My poor baby, I took my eyes off him for a second.....

feral_kid.jpg

Brixton's feral yout?
 
Well I have my daughter 100% of the time. Sure I can take my eyes off here around the house etc etc. If we are walking down the street I always have my eyes on her, it's really not that hard and if anything about bringing up a kid gives me a headache. . . well that really isn't it. It's easy. If the pavement gets busy she is always holding my hand (or I pick her up). If we are going along a narrow pavement, in a busy area or by a busy road, I pick her up. It's easy. I rarely use pushchairs but they also exist. We have no idea what the situation was for the OPs girl. That's why I asked.
Not being arsey here, I'm just curious.

So your daughter has never thrown a strop about being carried when she wants to walk or vice versa? And she's never thrown a strop about being put in a pushchair when she wants to walk or vice versa? Your daughter always complies with your wishes and behaves in exactly the fashion you want her to, whether that's walking, being carried, or being pushed in a pushchair?

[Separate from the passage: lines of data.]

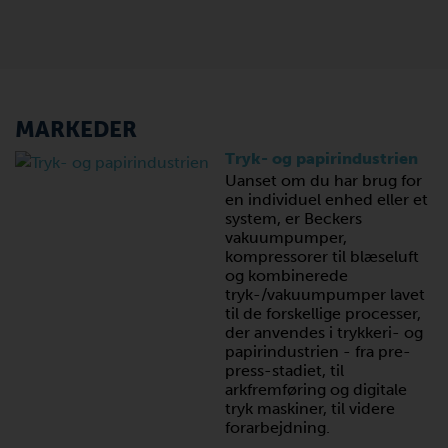
MARKEDER
Tryk- og papirindustrien
Uanset om du har brug for
en individuel enhed eller et
system, er Beckers
vakuumpumper,
kompressorer til blæseluft
og kombinerede
tryk-/vakuumpumper lavet
til de forskellige processer,
der anvendes i trykkeri- og
papirindustrien - fra pre-
press-stadiet, til
arkfremføring og digitale
tryk maskiner, til videre
forarbejdning.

She's not reached the terrible twos yet. I fear it's a phenomenon you're about to encounter! :D
 
Not being arsey here, I'm just curious.

So your daughter has never thrown a strop about being carried when she wants to walk or vice versa? And she's never thrown a strop about being put in a pushchair when she wants to walk or vice versa? Your daughter always complies with your wishes and behaves in exactly the fashion you want her to, whether that's walking, being carried, or being pushed in a pushchair?

She's not reached the terrible twos yet. I fear it's a phenomenon you're about to encounter! :D

They can throw a strop all they like though surely? You don't have to let them win - they're 2 foot tall!
 
FFS, I'd wager most parents have an experience when their kid does a runner at some stage. It happened to me once -we were distracted at the lifts at Charles de Gaulle airport while our camera got nicked. My five year old ended up on the wrong floor, alone. It was terrifying, but it made me realise that it can happen to anyone. I'm very glad this girl was found, and very happy for all the perfect parents that have never taken their eyes off their kid, not for a millisecond, no matter what.:hmm::rolleyes:
 
FFS, I'd wager most parents have an experience when their kid does a runner at some stage. It happened to me once -we were distracted at the lifts at Charles de Gaulle airport while our camera got nicked. My five year old ended up on the wrong floor, alone. It was terrifying, but it made me realise that it can happen to anyone. I'm very glad this girl was found, and very happy for all the perfect parents that have never taken their eyes off their kid, not for a millisecond, no matter what.:hmm::rolleyes:

yep, my daughter escaped from my back garden once when she was about two and a half maybe three. Someone had left my back gate open and she just wandered out of our usually secure garden while I was answering the phone. Was one of the scariest moments of my life when I realised she was missing and I saw the gate was ajar. I ran out into the street and was instantly in tears. I didn't know which direction to look first so I ran up and down screaming her name. Two guys saw how distressed I was and helped look while I rang the police. The police picked her up at the far end of the street thankfully.
Nobody is a perfect parent, we all make mistakes. I hope none of you ever have to feel that sense of panic I felt that day, I truly do.
 
Not being arsey here, I'm just curious.

So your daughter has never thrown a strop about being carried when she wants to walk or vice versa? And she's never thrown a strop about being put in a pushchair when she wants to walk or vice versa? Your daughter always complies with your wishes and behaves in exactly the fashion you want her to, whether that's walking, being carried, or being pushed in a pushchair?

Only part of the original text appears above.